WRT to transfer of assets legislation I'm bothered by following conditions
"power to enjoy - condition c" which states "that the individual recieves or is entitled to recieve at any time any benefit provided or to be provided out of the income or related money" for example I might gain through inheritance.
> only if you had created some arrangement/mechanism whereby you could or might benefit. The possibility a third party might leave it to you does not count.
"power to enjoy - condition d" which states "that the individual may become entitled to the beneficial enjoyment of the income if one or more powers are exercised or successively exercised by whomsoever". For example my mother has the power to write a WILL in my favour.
> "power" has a specific technical meaning here.
Also in irc v Botnar the Judge held that Mr. Botnar had the power to enjoy the income of the Trust as he could influence his friend who was the protector of the trust to transfer the property of the trust to another trust through which he could benefit. In my case it can be argued that I can influence my mother.

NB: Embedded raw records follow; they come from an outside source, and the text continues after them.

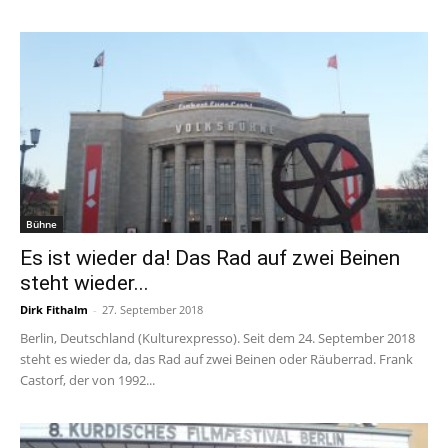
Bühne
Es ist wieder da! Das Rad auf zwei Beinen
steht wieder...
Dirk Fithalm
-
27. September 2018
Berlin, Deutschland (Kulturexpresso). Seit dem 24. September 2018
steht es wieder da, das Rad auf zwei Beinen oder Räuberrad. Frank
Castorf, der von 1992...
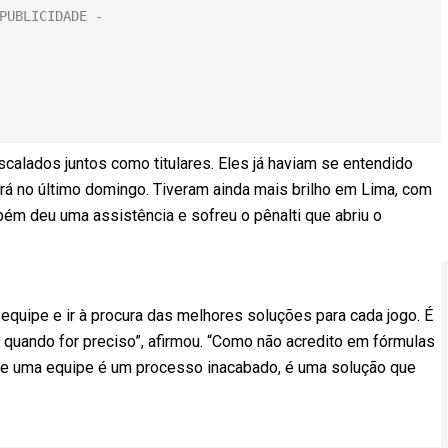
scalados juntos como titulares. Eles já haviam se entendido
rá no último domingo. Tiveram ainda mais brilho em Lima, com
bém deu uma assistência e sofreu o pênalti que abriu o
equipe e ir à procura das melhores soluções para cada jogo. É
quando for preciso”, afirmou. “Como não acredito em fórmulas
de uma equipe é um processo inacabado, é uma solução que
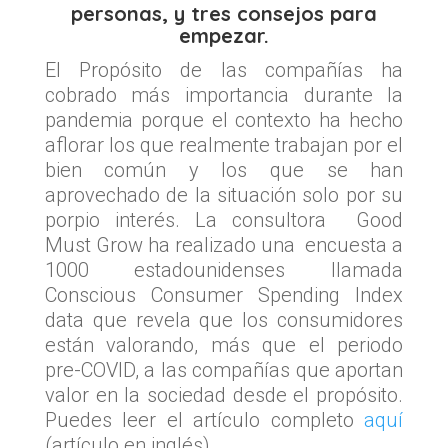
personas, y tres consejos para
empezar.
El Propósito de las compañías ha
cobrado más importancia durante la
pandemia porque el contexto ha hecho
aflorar los que realmente trabajan por el
bien común y los que se han
aprovechado de la situación solo por su
porpio interés. La consultora Good
Must Grow ha realizado una encuesta a
1000 estadounidenses llamada
Conscious Consumer Spending Index
data que revela que los consumidores
están valorando, más que el periodo
pre-COVID, a las compañías que aportan
valor en la sociedad desde el propósito.
Puedes leer el artículo completo
aquí
(artículo en inglés).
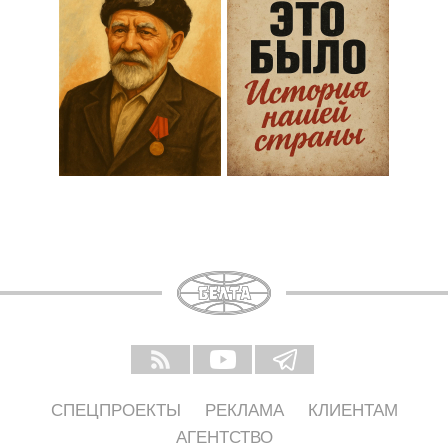
СПЕЦПРОЕКТЫ
РЕКЛАМА
КЛИЕНТАМ
АГЕНТСТВО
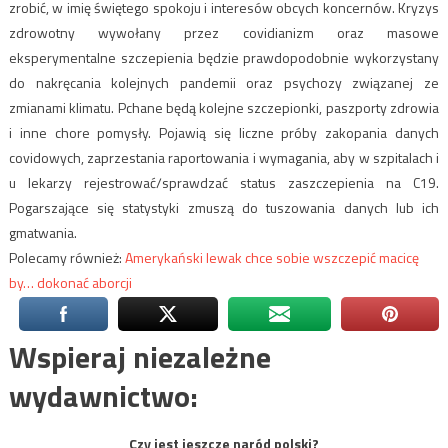
zrobić, w imię świętego spokoju i interesów obcych koncernów.
Kryzys
zdrowotny wywołany przez covidianizm oraz masowe
eksperymentalne szczepienia będzie prawdopodobnie wykorzystany
do nakręcania kolejnych pandemii oraz psychozy związanej ze
zmianami klimatu. Pchane będą kolejne szczepionki, paszporty zdrowia
i inne chore pomysły. Pojawią się liczne próby zakopania danych
covidowych, zaprzestania raportowania i wymagania, aby w szpitalach i
u lekarzy rejestrować/sprawdzać status zaszczepienia na C19.
Pogarszające się statystyki zmuszą do tuszowania danych lub ich
gmatwania.
Polecamy również:
Amerykański lewak chce sobie wszczepić macicę
by… dokonać aborcji
Wspieraj niezależne
wydawnictwo:
Czy jest jeszcze naród polski?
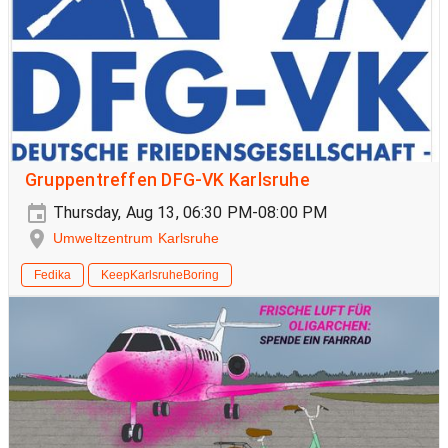
Gruppentreffen DFG-VK Karlsruhe
Thursday, Aug 13, 06:30 PM-08:00 PM
Umweltzentrum Karlsruhe
Fedika
KeepKarlsruheBoring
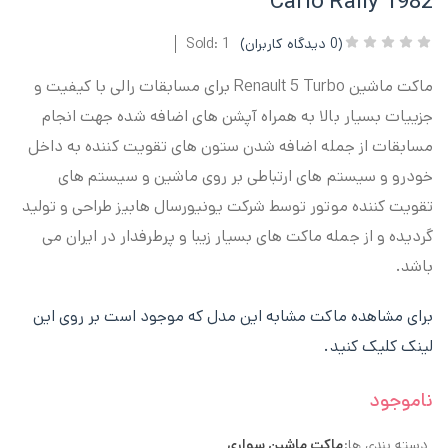
Carlo Rally 1982
(
0
دیدگاه کاربران)
Sold: 1
ماکت ماشین Renault 5 Turbo برای مسابقات رالی با کیفیت و
جزییات بسیار بالا به همراه آپشن های اضافه شده جهت انجام
مسابقات از جمله اضافه شدن ستون های تقویت کننده به داخل
خودرو و سیستم های ارتباطی بر روی ماشین و سیستم های
تقویت کننده موتور توسط شرکت یونیورسال هابیز طراحی و تولید
گردیده و از جمله ماکت های بسیار زیبا و پرطرفدار در ایران می
باشد.
برای مشاهده ماکت مشابه این مدل که موجود است بر روی این
لینک کلیک کنید.
ناموجود
دسته بندی ها:
ماکت ماشین سواری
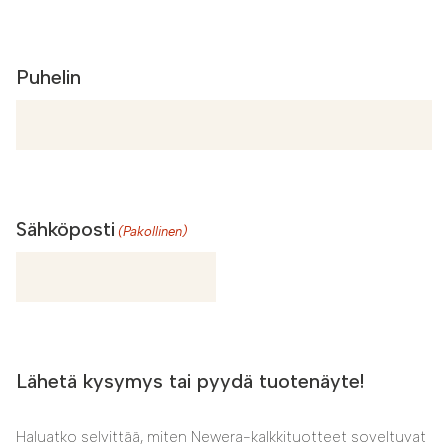
Yritys
Puhelin
Sähköposti
(Pakollinen)
Lähetä kysymys tai pyydä tuotenäyte!
Haluatko selvittää, miten Newera-kalkkituotteet soveltuvat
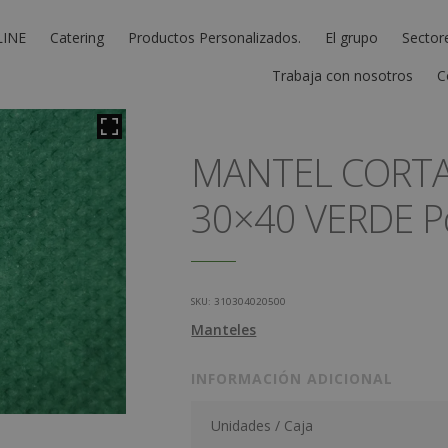
LINE
Catering
Productos Personalizados.
El grupo
Sector
Trabaja con nosotros
C
MANTEL CORT
30×40 VERDE P
SKU:
310304020500
Manteles
INFORMACIÓN ADICIONAL
Unidades / Caja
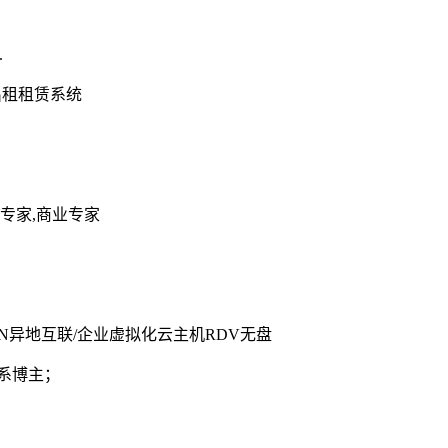
.
出租租赁系统
食专家,商业专家
PN异地互联/企业虚拟化云主机RDV无盘
系博主；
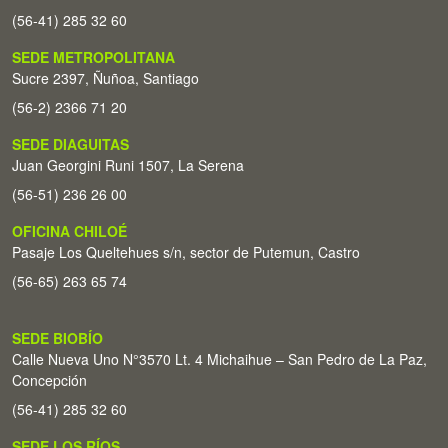
(56-41) 285 32 60
SEDE METROPOLITANA
Sucre 2397, Ñuñoa, Santiago
(56-2) 2366 71 20
SEDE DIAGUITAS
Juan Georgini Runi 1507, La Serena
(56-51) 236 26 00
OFICINA CHILOÉ
Pasaje Los Queltehues s/n, sector de Putemun, Castro
(56-65) 263 65 74
SEDE BIOBÍO
Calle Nueva Uno N°3570 Lt. 4 Michaihue – San Pedro de La Paz,
Concepción
(56-41) 285 32 60
SEDE LOS RÍOS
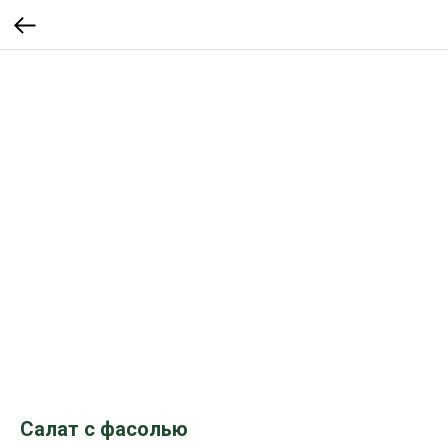
Салат с фасолью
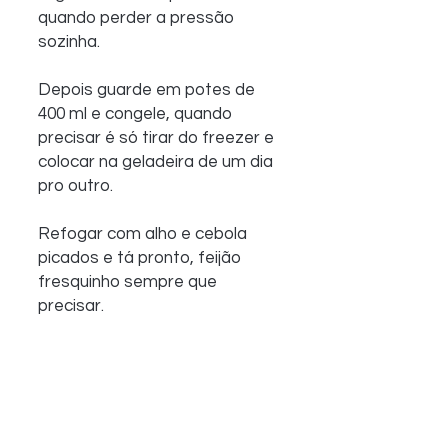
quando perder a pressão 
sozinha.
Depois guarde em potes de 
400 ml e congele, quando 
precisar é só tirar do freezer e 
colocar na geladeira de um dia 
pro outro.
Refogar com alho e cebola 
picados e tá pronto, feijão 
fresquinho sempre que 
precisar.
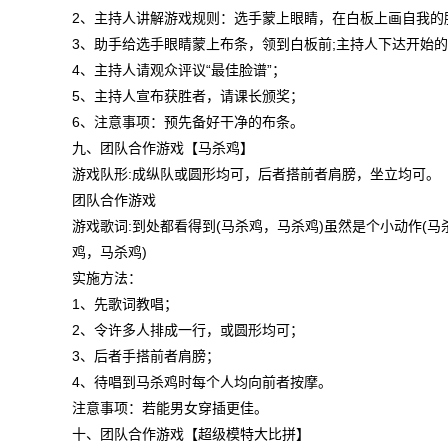
2、主持人讲解游戏规则：选手蒙上眼睛，在白板上画自我
3、助手给选手眼睛蒙上布条，领到白板前;主持人下达开始
4、主持人请观众评议“最佳脸谱”；
5、主持人宣布获胜者，请课长颁奖；
6、注意事项：预先备好干净的布条。
九、团队合作游戏【马杀鸡】
游戏队形:成纵队或圆形均可，后者搭前者肩膀，坐立均可。
团队合作游戏
游戏歌词:到处都看得到(马杀鸡，马杀鸡)虽然是个小动作(马
鸡，马杀鸡)
实施方法：
1、先歌词教唱；
2、令许多人排成一行，或圆形均可；
3、后者手搭前者肩膀；
4、待唱到马杀鸡时每个人均向前者按摩。
注意事项：若能男女穿插更佳。
十、团队合作游戏【超级模特大比拼】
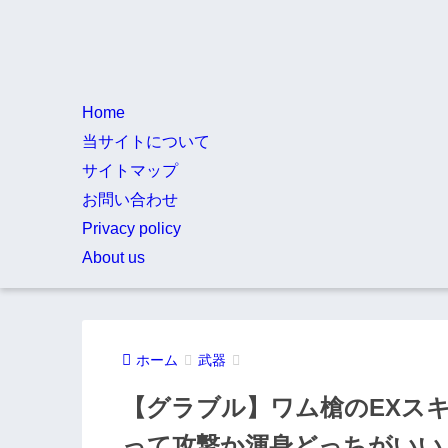
Home
当サイトについて
サイトマップ
お問い合わせ
Privacy policy
About us
ホーム
武器
【グラブル】ワム槍のEXス
って攻撃か渾身どっちがいい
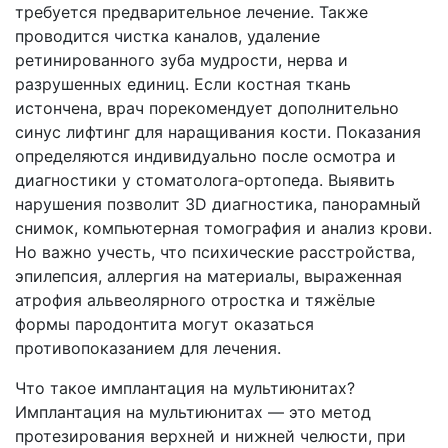
требуется предварительное лечение. Также
проводится чистка каналов, удаление
ретинированного зуба мудрости, нерва и
разрушенных единиц. Если костная ткань
истончена, врач порекомендует дополнительно
синус лифтинг для наращивания кости. Показания
определяются индивидуально после осмотра и
диагностики у стоматолога‑ортопеда. Выявить
нарушения позволит 3D диагностика, панорамный
снимок, компьютерная томография и анализ крови.
Но важно учесть, что психические расстройства,
эпилепсия, аллергия на материалы, выраженная
атрофия альвеолярного отростка и тяжёлые
формы пародонтита могут оказаться
противопоказанием для лечения.
Что такое имплантация на мультиюнитах?
Имплантация на мультиюнитах — это метод
протезирования верхней и нижней челюсти, при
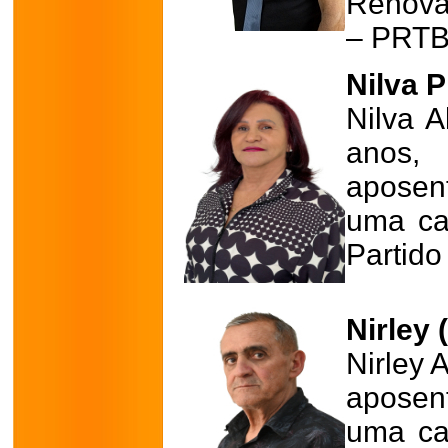
Renovad
– PRTB
Nilva P
Nilva A
anos,
aposen
uma cad
Partido
Nirley 
Nirley 
aposent
uma cad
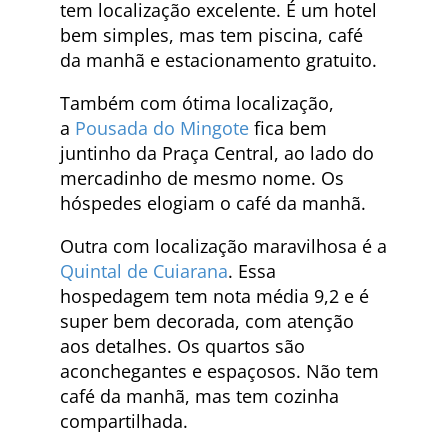
tem localização excelente. É um hotel
bem simples, mas tem piscina, café
da manhã e estacionamento gratuito.
Também com ótima localização,
a
Pousada do Mingote
fica bem
juntinho da Praça Central, ao lado do
mercadinho de mesmo nome. Os
hóspedes elogiam o café da manhã.
Outra com localização maravilhosa é a
Quintal de Cuiarana
. Essa
hospedagem tem nota média 9,2 e é
super bem decorada, com atenção
aos detalhes. Os quartos são
aconchegantes e espaçosos. Não tem
café da manhã, mas tem cozinha
compartilhada.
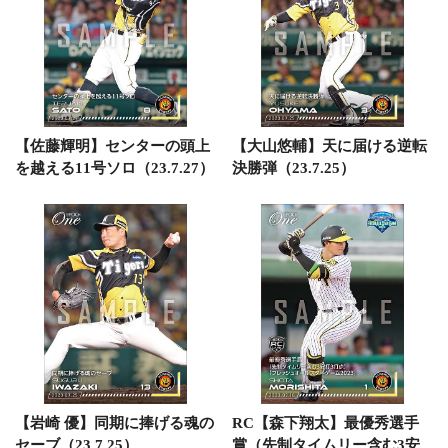
【佐藤輝明】センターの頭上
【大山悠輔】天に届ける逆転
を越える11号ソロ（23.7.27）
決勝弾（23.7.25）
【岩崎 優】同期に捧げる魂の
RC【森下翔太】最優秀選手
セーブ（23.7.25）
賞（先制タイムリー含む3安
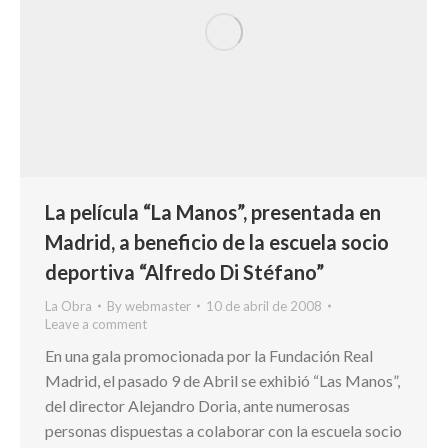
La película “La Manos”, presentada en
Madrid, a beneficio de la escuela socio
deportiva “Alfredo Di Stéfano”
La Obra
By
webmaster
10 de abril de 2008
Leave a comment
En una gala promocionada por la Fundación Real
Madrid, el pasado 9 de Abril se exhibió “Las Manos”,
del director Alejandro Doria, ante numerosas
personas dispuestas a colaborar con la escuela socio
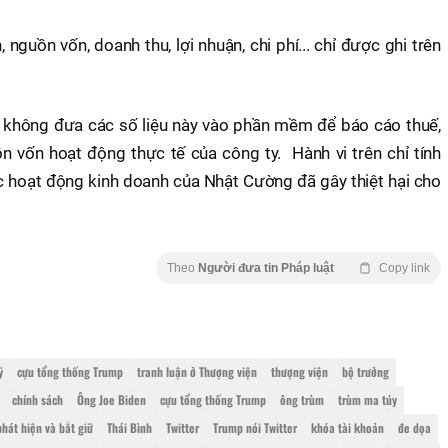
, nguồn vốn, doanh thu, lợi nhuận, chi phí... chỉ được ghi trên
o không đưa các số liệu này vào phần mềm để báo cáo thuế,
ồn vốn hoạt động thực tế của công ty. Hành vi trên chỉ tính
c hoạt động kinh doanh của Nhật Cường đã gây thiệt hại cho
Theo
Người đưa tin Pháp luật
Copy link
ỹ
cựu tổng thống Trump
tranh luận ở Thượng viện
thượng viện
bộ trưởng
chính sách
Ông Joe Biden
cựu tổng thống Trump
ông trùm
trùm ma túy
phát hiện và bắt giữ
Thái Bình
Twitter
Trump nói Twitter
khóa tài khoản
đe dọa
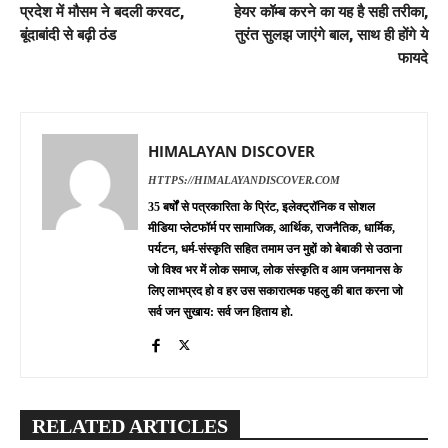
प्रदेश में मौसम ने बदली करवट,
हेयर कॉम्ब करने का यह है सही तरीका,
बूंदाबांदी से बढ़ी ठंड
तुरंत सुलझ जाएंगे बाल, साथ ही होंगे ये
फायदे
HIMALAYAN DISCOVER
HTTPS://HIMALAYANDISCOVER.COM
35 बर्षों से पत्रकारिता के प्रिंट, इलेक्ट्रॉनिक व सोशल
मीडिया प्लेटफॉर्म पर सामाजिक, आर्थिक, राजनैतिक, धार्मिक,
पर्यटन, धर्म-संस्कृति सहित तमाम उन मुद्दों को बेबाकी से उठाना
जो विश्व भर में लोक समाज, लोक संस्कृति व आम जनमानस के
लिए लाभप्रद हो व हर उस सकारात्मक पहलु की बात करना जो
सर्व जन सुखाय: सर्व जन हिताय हो.
RELATED ARTICLES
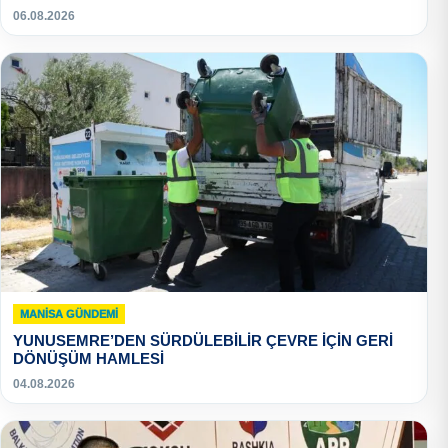
06.08.2026
MANISA GÜNDEMI
YUNUSEMRE’DEN SÜRDÜLEBİLİR ÇEVRE İÇİN GERİ
DÖNÜŞÜM HAMLESİ
04.08.2026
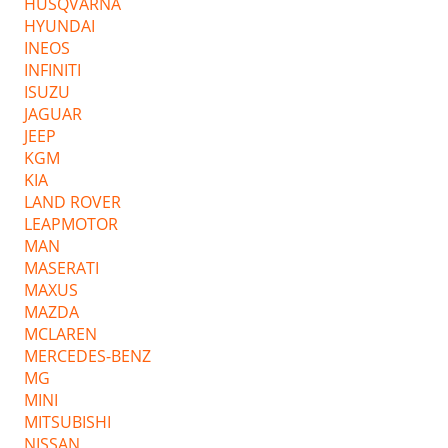
HUSQVARNA
HYUNDAI
INEOS
INFINITI
ISUZU
JAGUAR
JEEP
KGM
KIA
LAND ROVER
LEAPMOTOR
MAN
MASERATI
MAXUS
MAZDA
MCLAREN
MERCEDES-BENZ
MG
MINI
MITSUBISHI
NISSAN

> that was dealing with a trust structure and it was clear that they did in fact intent to get the funds to Mr Botnar. It was superceded by West v Trennery.
Maybe I don't fully understand the law and 'am reading only bits and pieces and panicking.
> If it did apply then anybody making a gift of money to another person would have to be taxed on the interest or other income that came out of it. That just isn't the case (there are special provisions relating to parents and minor children which would not be necessary if this were the case).